Relationships can also determine the outcome of an experience. Besides the fact that adventuring with a buddy can always ensure that someone is there to go get help when things get dicey, they also make life easier by helping carry any heavy load. I’ve never valued the relationship I share with my brothers more than when my parents got divorced. There is something about a sibling’s shared experience that can bring comfort in even the most stressful of times. Only my brothers know what it is like to have lived as a family, with both my parents, and then to navigate the waters post-divorce with all the complexities of our particular personalities. Validation comes from true authentic empathy, and who better to teach us this than family? 
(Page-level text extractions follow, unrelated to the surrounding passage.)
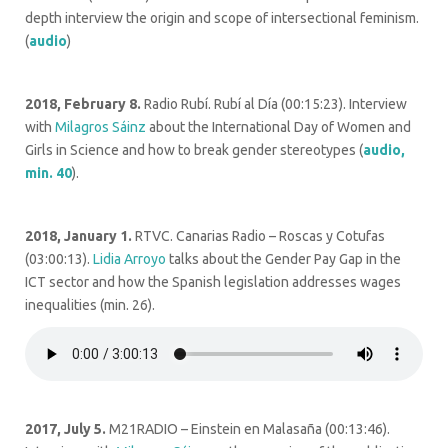
depth interview the origin and scope of intersectional feminism.
(
audio
)
2018, February 8.
Radio Rubí. Rubí al Día (00:15:23). Interview
with
Milagros Sáinz
about the International Day of Women and
Girls in Science and how to break gender stereotypes (
audio,
min. 40
).
2018, January 1.
RTVC. Canarias Radio – Roscas y Cotufas
(03:00:13).
Lidia Arroyo
talks about the Gender Pay Gap in the
ICT sector and how the Spanish legislation addresses wages
inequalities (min. 26).
2017, July 5.
M21RADIO – Einstein en Malasaña (
00:13:46).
The biggest gap I see in Chris’s reasoning and attempt at a relationship-free life, is that you can experience a relationship and each relationship is a new experience too. I am worried that in our new technological era, people can connect and foster relationships so easily that they neglect true experience. As a result, they might have superficial relationships, and no experience at all. They may see someone dance down a street or make a hot cheeto mozzarella stick on social media, but they only ever swipe by, and never taste the tangy guey madness or feel the warmth of the sun on their own dancing legs. There is a real fear nowadays that people tick off experiences and collect them for followers or clout without taking the time or putting in the effort  to foster lasting connections. They experience taking photos and posting them, but reality, patience, grit, and resilience might wilt and fade as a consequence. Into the Wild reminds us that even today, we need to be thinking critically about our place in the world, and how we want to live in and share it. Whether we are mindful of our experiences and take the time to get out of our comfort zone, or if we form thoughtful relationships that ground and support us, we all should be aware of how we approach these lives we lead.